I think the best bet is not to magically make a decision right now, but to seriously investigate the schools in your area. Not just schools that have been zoned for your area, but those within the school district. I’ve seen systems where the elementary schools are good, but everything falls apart at the junior high school or high school level. As I like to point out, when checking out private schools, make sure that they’re not the dumping ground for parents trying to fix their children, which is a concern at higher grade levels where things begin to count more.
FWIW, I’d argue that it is disingenuous to argue that private schooling caused your problems as the public schools in your old neighourhood may have been just as bad or worse if you didn’t luck out with a gifted programme to isolate you from the other students.

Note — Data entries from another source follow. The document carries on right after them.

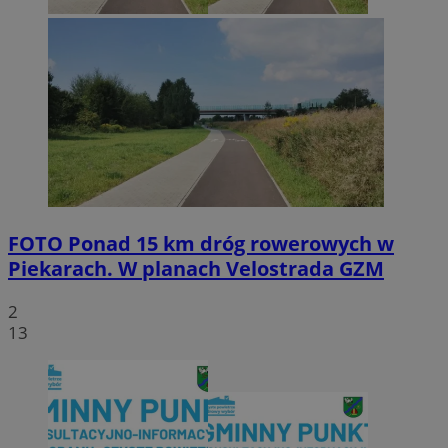
FOTO
Ponad 15 km dróg rowerowych w
Piekarach. W planach Velostrada GZM
2
13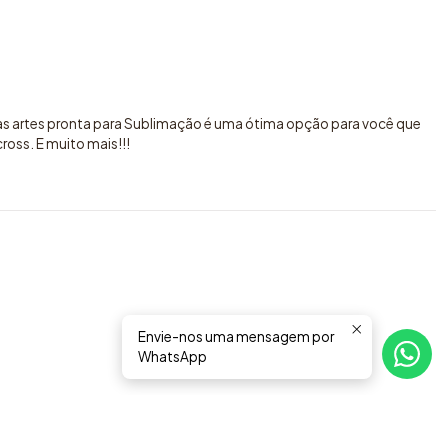
sas artes pronta para Sublimação é uma ótima opção para você que
oss. E muito mais!!!
Envie-nos uma mensagem por
WhatsApp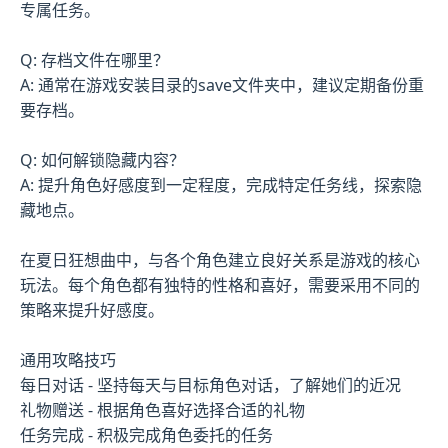
专属任务。
Q: 存档文件在哪里？
A: 通常在游戏安装目录的save文件夹中，建议定期备份重
要存档。
Q: 如何解锁隐藏内容？
A: 提升角色好感度到一定程度，完成特定任务线，探索隐
藏地点。
在夏日狂想曲中，与各个角色建立良好关系是游戏的核心
玩法。每个角色都有独特的性格和喜好，需要采用不同的
策略来提升好感度。
通用攻略技巧
每日对话 - 坚持每天与目标角色对话，了解她们的近况
礼物赠送 - 根据角色喜好选择合适的礼物
任务完成 - 积极完成角色委托的任务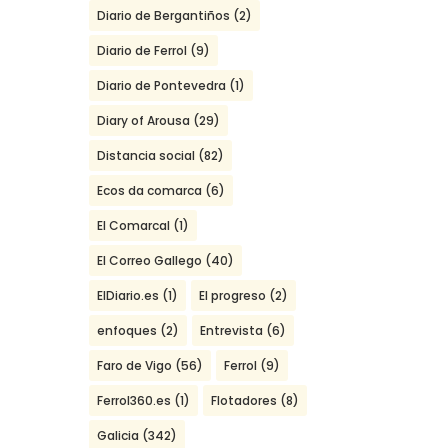
Diario de Bergantiños
(2)
Diario de Ferrol
(9)
Diario de Pontevedra
(1)
Diary of Arousa
(29)
Distancia social
(82)
Ecos da comarca
(6)
El Comarcal
(1)
El Correo Gallego
(40)
ElDiario.es
(1)
El progreso
(2)
enfoques
(2)
Entrevista
(6)
Faro de Vigo
(56)
Ferrol
(9)
Ferrol360.es
(1)
Flotadores
(8)
Galicia
(342)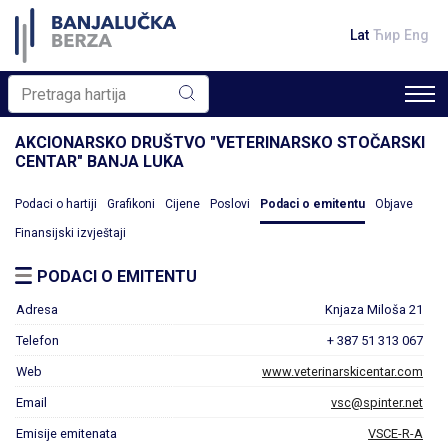
Lat
Ћир
Eng
AKCIONARSKO DRUŠTVO "VETERINARSKO STOČARSKI
CENTAR" BANJA LUKA
Podaci o hartiji
Grafikoni
Cijene
Poslovi
Podaci o emitentu
Objave
Finansijski izvještaji
PODACI O EMITENTU
Adresa
Knjaza Miloša 21
Telefon
+ 387 51 313 067
Web
www.veterinarskicentar.com
Email
vsc@spinter.net
Emisije emitenata
VSCE-R-A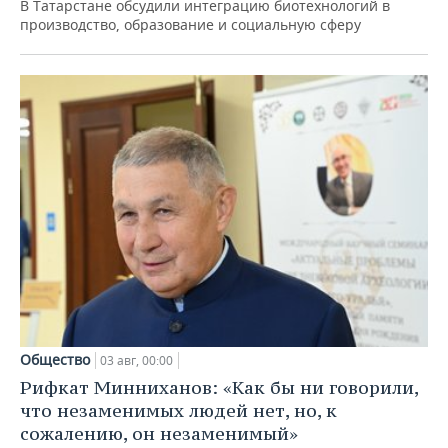
В Татарстане обсудили интеграцию биотехнологий в
производство, образование и социальную сферу
Общество
03 авг, 00:00
Рифкат Минниханов: «Как бы ни говорили,
что незаменимых людей нет, но, к
сожалению, он незаменимый»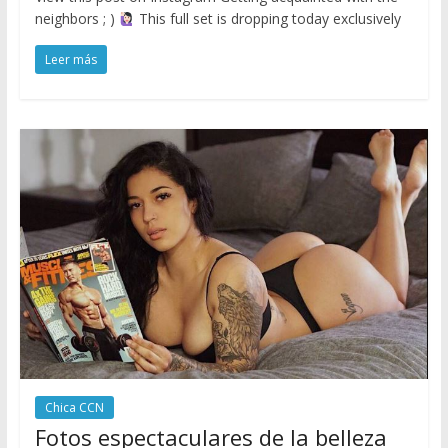
neighbors ; )
This full set is dropping today exclusively
Leer más
Chica CCN
Fotos espectaculares de la belleza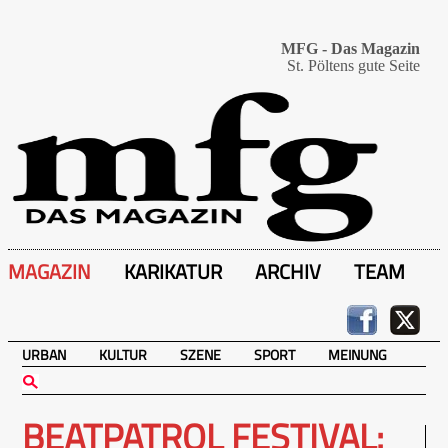
MFG - Das Magazin
St. Pöltens gute Seite
MAGAZIN
KARIKATUR
ARCHIV
TEAM
URBAN
KULTUR
SZENE
SPORT
MEINUNG
BEATPATROL FESTIVAL: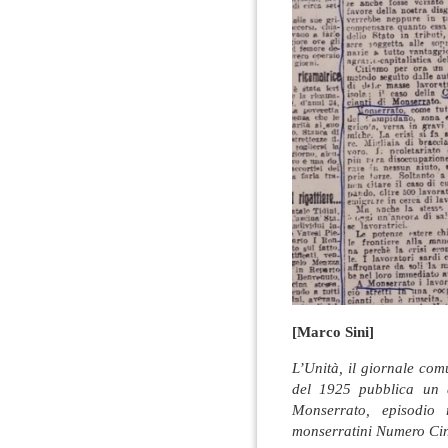
[Marco Sini]
L’Unità, il giornale co
del 1925 pubblica un 
Monserrato, episodio 
monserratini Numero Cin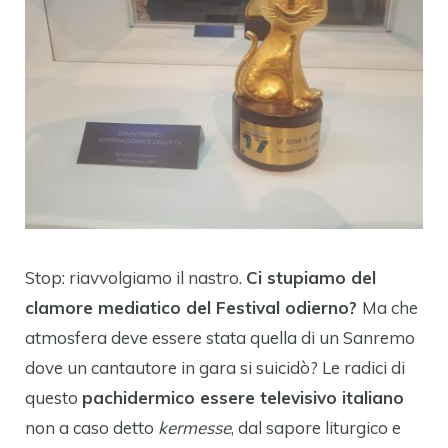
Stop: riavvolgiamo il nastro.
Ci stupiamo del
clamore mediatico del Festival odierno?
Ma che
atmosfera deve essere stata quella di un Sanremo
dove un cantautore in gara si suicidò? Le radici di
questo
pachidermico essere televisivo italiano
non a caso detto
kermesse
, dal sapore liturgico e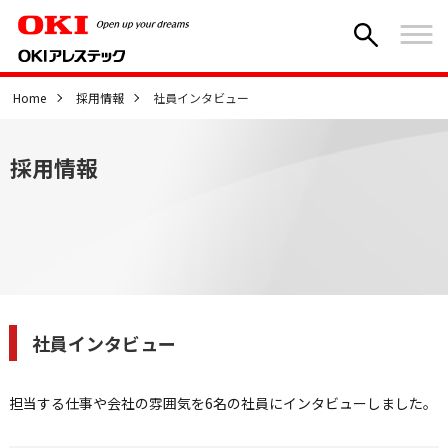
Home
採用情報
社員インタビュー
採用情報
社員インタビュー
担当する仕事や会社の雰囲気を6名の社員にインタビューしました。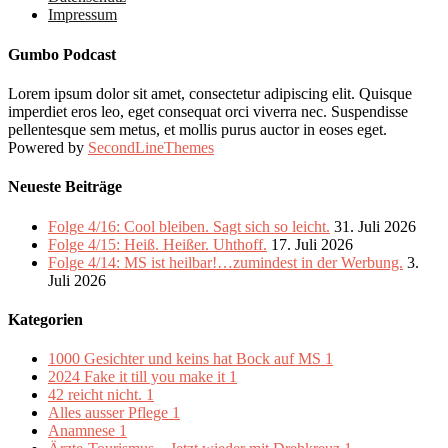
Impressum
Gumbo Podcast
Lorem ipsum dolor sit amet, consectetur adipiscing elit. Quisque
imperdiet eros leo, eget consequat orci viverra nec. Suspendisse
pellentesque sem metus, et mollis purus auctor in eoses eget.
Powered by
SecondLineThemes
Neueste Beiträge
Folge 4/16: Cool bleiben. Sagt sich so leicht.
31. Juli 2026
Folge 4/15: Heiß. Heißer. Uhthoff.
17. Juli 2026
Folge 4/14: MS ist heilbar!…zumindest in der Werbung.
3.
Juli 2026
Kategorien
1000 Gesichter und keins hat Bock auf MS
1
2024 Fake it till you make it
1
42 reicht nicht.
1
Alles ausser Pflege
1
Anamnese
1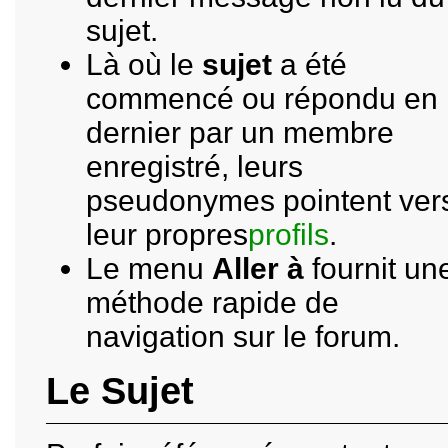
sujet.
Là où le
sujet
a été
commencé ou répondu en
dernier par un membre
enregistré, leurs
pseudonymes pointent ver
leur propres
profils
.
Le menu
Aller à
fournit un
méthode rapide de
navigation sur le forum.
Le Sujet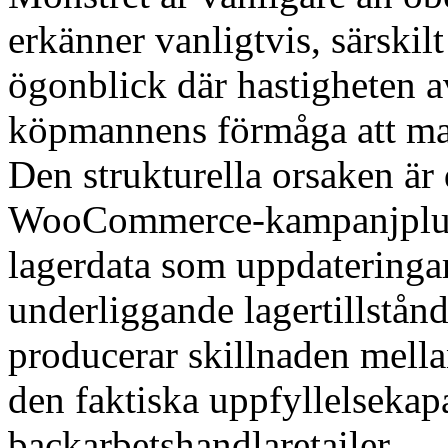
erkänner vanligtvis, särski
ögonblick där hastigheten a
köpmannens förmåga att manu
Den strukturella orsaken är 
WooCommerce-kampanjplugi
lagerdata som uppdateringa
underliggande lagertillstånd
producerar skillnaden mella
den faktiska uppfyllelsekap
backarbetshandlaretailer.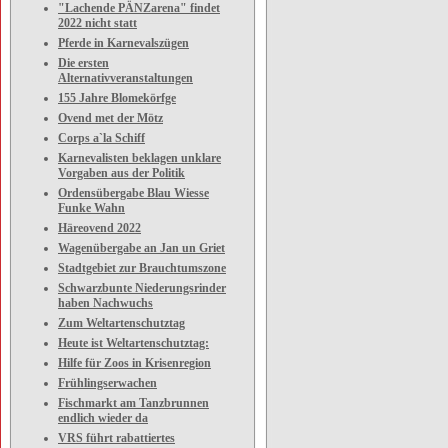
"Lachende PÄNZarena" findet
2022 nicht statt
Pferde in Karnevalszügen
Die ersten
Alternativveranstaltungen
155 Jahre Blomekörfge
Ovend met der Mötz
Corps a`la Schiff
Karnevalisten beklagen unklare
Vorgaben aus der Politik
Ordensübergabe Blau Wiesse
Funke Wahn
Häreovend 2022
Wagenübergabe an Jan un Griet
Stadtgebiet zur Brauchtumszone
Schwarzbunte Niederungsrinder
haben Nachwuchs
Zum Weltartenschutztag
Heute ist Weltartenschutztag:
Hilfe für Zoos in Krisenregion
Frühlingserwachen
Fischmarkt am Tanzbrunnen
endlich wieder da
VRS führt rabattiertes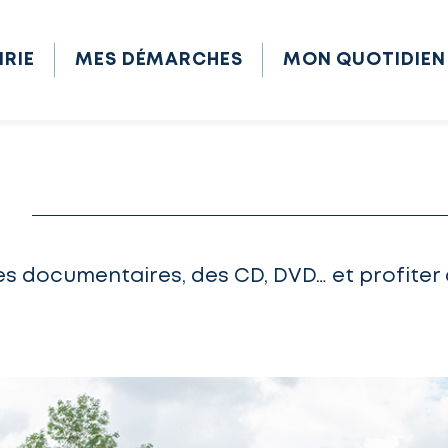
IRIE
MES DÉMARCHES
MON QUOTIDIEN
es documentaires, des CD, DVD… et profiter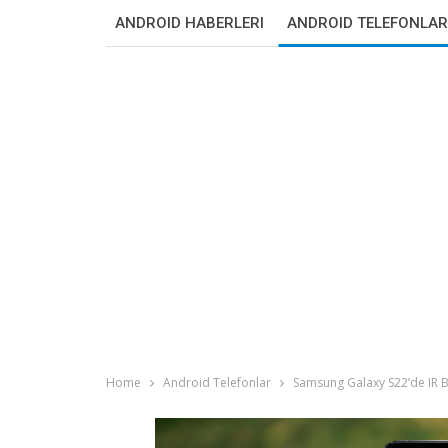
ANDROID HABERLERI
ANDROID TELEFONLAR
Home
Android Telefonlar
Samsung Galaxy S22’de IR B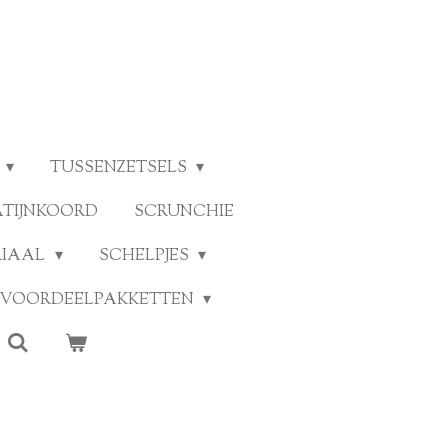
TUSSENZETSELS
ATIJNKOORD
SCRUNCHIE
RIAAL
SCHELPJES
VOORDEELPAKKETTEN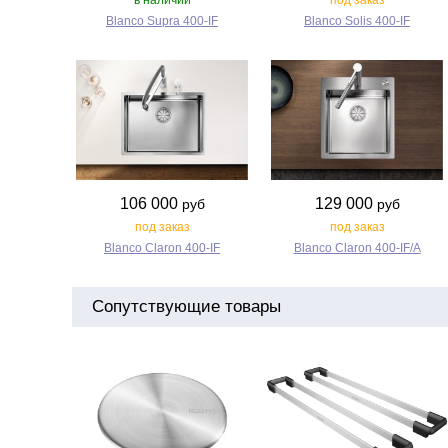
в наличии
под заказ
Blanco Supra 400‑IF
Blanco Solis 400‑IF
106 000
129 000
руб
руб
под заказ
под заказ
Blanco Claron 400‑IF
Blanco Claron 400‑IF/A
Сопутствующие товары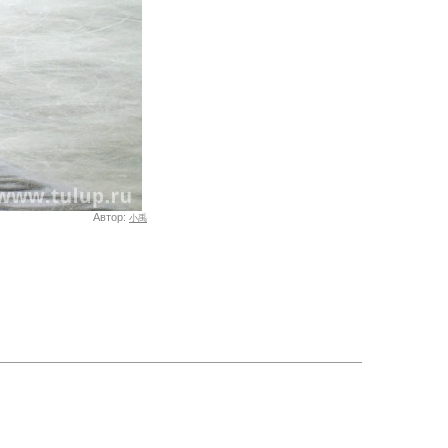
Автор:
小禹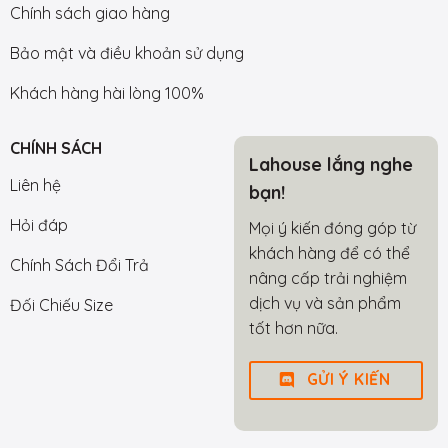
Chính sách giao hàng
Bảo mật và điều khoản sử dụng
Khách hàng hài lòng 100%
CHÍNH SÁCH
Lahouse lắng nghe
Liên hệ
bạn!
Hỏi đáp
Mọi ý kiến đóng góp từ
khách hàng để có thể
Chính Sách Đổi Trả
nâng cấp trải nghiệm
dịch vụ và sản phẩm
Đối Chiếu Size
tốt hơn nữa.
GỬI Ý KIẾN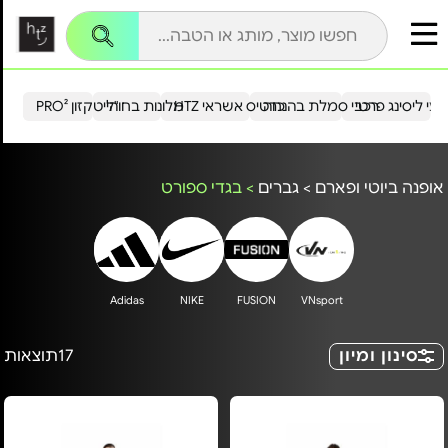
עי ליסינג פרטי
רכבי סמלת בהנחה
כרטיס אשראי HTZ
מלונות בחו"ל
הייטקזון PRO²
אופנה ביוטי ופארם
>
גברים
>
בגדי ספורט
Adidas
NIKE
FUSION
VNsport
סינון ומיון
17
תוצאות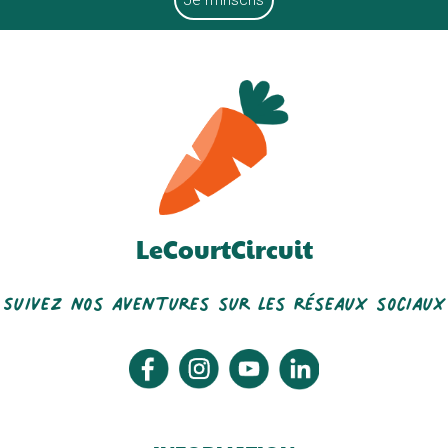
LeCourtCircuit
Suivez nos aventures sur les réseaux sociaux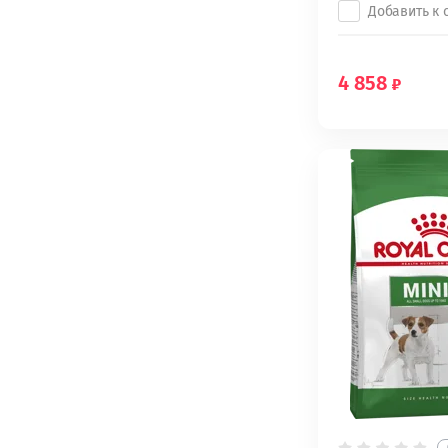
Добавить к
4 858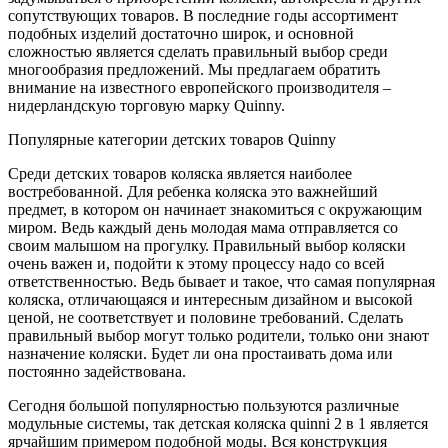
сопутствующих товаров. В последние годы ассортимент
подобных изделий достаточно широк, и основной
сложностью является сделать правильный выбор среди
многообразия предложений. Мы предлагаем обратить
внимание на известного европейского производителя –
нидерландскую торговую марку Quinny.
Популярные категории детских товаров Quinny
Среди детских товаров коляска является наиболее
востребованной. Для ребенка коляска это важнейший
предмет, в котором он начинает знакомиться с окружающим
миром. Ведь каждый день молодая мама отправляется со
своим малышом на прогулку. Правильный выбор коляски
очень важен и, подойти к этому процессу надо со всей
ответственностью. Ведь бывает и такое, что самая популярная
коляска, отличающаяся и интересным дизайном и высокой
ценой, не соответствует и половине требований. Сделать
правильный выбор могут только родители, только они знают
назначение коляски. Будет ли она простаивать дома или
постоянно задействована.
Сегодня большой популярностью пользуются различные
модульные системы, так детская коляска quinni 2 в 1 является
ярчайшим примером подобной моды. Вся конструкция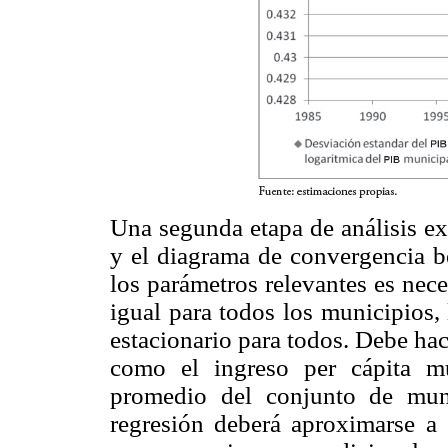
Una segunda etapa de análisis ex
y el diagrama de convergencia be
los parámetros relevantes es nec
igual para todos los municipios,
estacionario para todos. Debe hac
como el ingreso per cápita m
promedio del conjunto de muni
regresión deberá aproximarse a c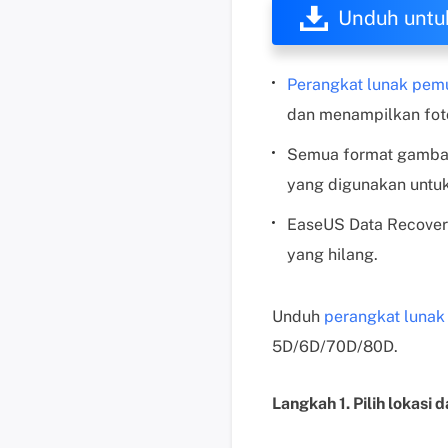
Unduh untu
Perangkat lunak pemu
dan menampilkan fot
Semua format gambar
yang digunakan untu
EaseUS Data Recover
yang hilang.
Unduh
perangkat lunak
5D/6D/70D/80D.
Langkah 1. Pilih lokasi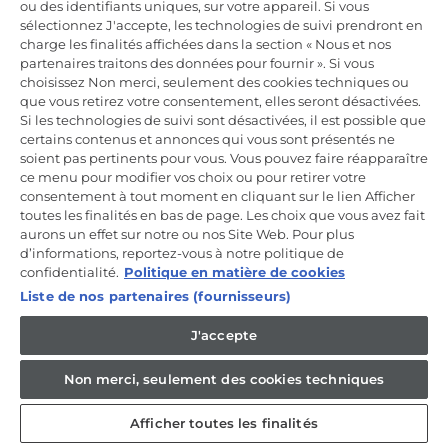
ou des identifiants uniques, sur votre appareil. Si vous
Incrivez-vous à la newsletter
sélectionnez J'accepte, les technologies de suivi prendront en
charge les finalités affichées dans la section « Nous et nos
Inscrivez-vous et recevez -10% sur votre
partenaires traitons des données pour fournir ». Si vous
première commande
choisissez Non merci, seulement des cookies techniques ou
que vous retirez votre consentement, elles seront désactivées.
Si les technologies de suivi sont désactivées, il est possible que
certains contenus et annonces qui vous sont présentés ne
soient pas pertinents pour vous. Vous pouvez faire réapparaître
ce menu pour modifier vos choix ou pour retirer votre
CANDY HOOVER GROUP S.r.I. - Associé unique - SIÈGE SOCIAL :
Via Comolli, 57 - 20861 Brugherio (MB) - Italie - SIÈGES
consentement à tout moment en cliquant sur le lien Afficher
ADMINISTRATIFS : Via Privata Eden Fumagalli snc - 20861
toutes les finalités en bas de page. Les choix que vous avez fait
Brugherio (MB) et Via Trento n. 20/A-22 - 20871 Vimercate (MB) -
aurons un effet sur notre ou nos Site Web. Pour plus
Italie - Tél. : +39.039.2086.1 - Fax : +39.039.2086.237 - Capital social
d’informations, reportez-vous à notre politique de
35 000 000,00 € iv - Cod. Code fiscal et numéro d'inscription au
registre du commerce de Milan-Monza-Brianza-Lodi 04666310158 -
confidentialité.
Politique en matière de cookies
Numéro de TVA 00786860965 - Numéro REA : MB-1033934 -
Liste de nos partenaires (fournisseurs)
Autorisation IT AEOF 211870 - Société soumise aux activités de
gestion et de coordination de Candy S.p.A.
J'accepte
FR / Français
Non merci, seulement des cookies techniques
Afficher toutes les finalités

Teachers have self-interest in keeping bright kid with average and below kids.
While this is anecdotal at best, my male friend teaches history at a Catholic high school, and he generally hates teaching the less bright kids, and would do anything if possible to get rid of them. For him, they’re just a burden to deal with while the smarter kids generally operate on their own with little effort needed from him to get a solid response.
Well, we all know where everyone’s sympathies here lie. But I’ve come to the conclusion that America just isn’t interested in developing intellectual talent, and prefers to import its brainiacs from China and India, either as H1Bs or as young immigrants. And there’s not much we can do about it.
Wow. I’m late replying, but this article is incendiary.
The promise of BEGINNING tracking in Grade 9 (we didn’t have junior high) was the light at the end of the tunnel for me in Grades 7 and 8.
>There’s this “theory” in education that fast kids are best used as, and have a duty to be, free teachers’ aides.
There are no family-friendly words coming to mind as a response to this.
>The kids see someone else having success…
Linguitic question now: is “having success” an American idiom? I don’t recall ever hearing that before. If not idiomatic, I think it might actually reflect the crazy worldview behind this sort of policy, as in “success is something people randomly HAVE instead of something they earn and do for themselves”. Or maybe I’m reading too much into it.
It would be interesting to know how many kids are suddenly moving or switching to private school between now and the new school year.
“Linguitic question now: is “having success” an American idiom? I don’t recall ever hearing that before.”
I never thought of that before, but I suppose it is. Yeah, I don’t know why we don’t just say “succeed” intead of “have success at.”
I don’t know why we don’t just say “succeed” intead of “have success at.”
That must be a west coast phrase. I have never heard it. It’s really awkward too.
“Have success at” is not uncommon phraseology. It didn’t even occur to me that there was anything unusual about it. Of course, you never hear something until you do. It was only recently that I heard the word “bag” rhyme with “vague” but I hear it pretty regularly in Arapaho.
“We wanted to debunk the whole thing and try something new”
This was probably a vocabulary malfunction, but if they are really doing this to “debunk” tracking then they are using their students as guinea pigs in an experiment designed to validate their beliefs. That’s reprehensible.
The public schools have been using students as guinea pigs for failed social experiments for decades now, and not just “gifted” ones.